### PROBLEM STATEMENT
Everything from the line holding "Health & Wellness" through the last line of the listing needs to be repeated exactly, with no other lines.

..............................

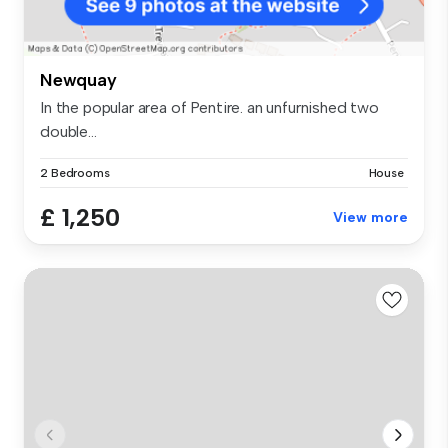
Newquay
In the popular area of Pentire. an unfurnished two
double...
2 Bedrooms
House
£ 1,250
View more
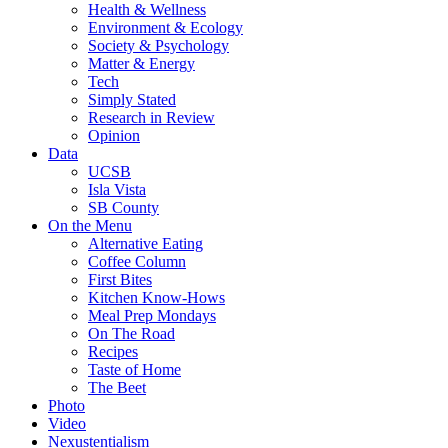
Health & Wellness
Environment & Ecology
Society & Psychology
Matter & Energy
Tech
Simply Stated
Research in Review
Opinion
Data
UCSB
Isla Vista
SB County
On the Menu
Alternative Eating
Coffee Column
First Bites
Kitchen Know-Hows
Meal Prep Mondays
On The Road
Recipes
Taste of Home
The Beet
Photo
Video
Nexustentialism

..............................

### SOLUTION TO THIS TASK
Health & Wellness
Environment & Ecology
Society & Psychology
Matter & Energy
Tech
Simply Stated
Research in Review
Opinion
Data
UCSB
Isla Vista
SB County
On the Menu
Alternative Eating
Coffee Column
First Bites
Kitchen Know-Hows
Meal Prep Mondays
On The Road
Recipes
Taste of Home
The Beet
Photo
Video
Nexustentialism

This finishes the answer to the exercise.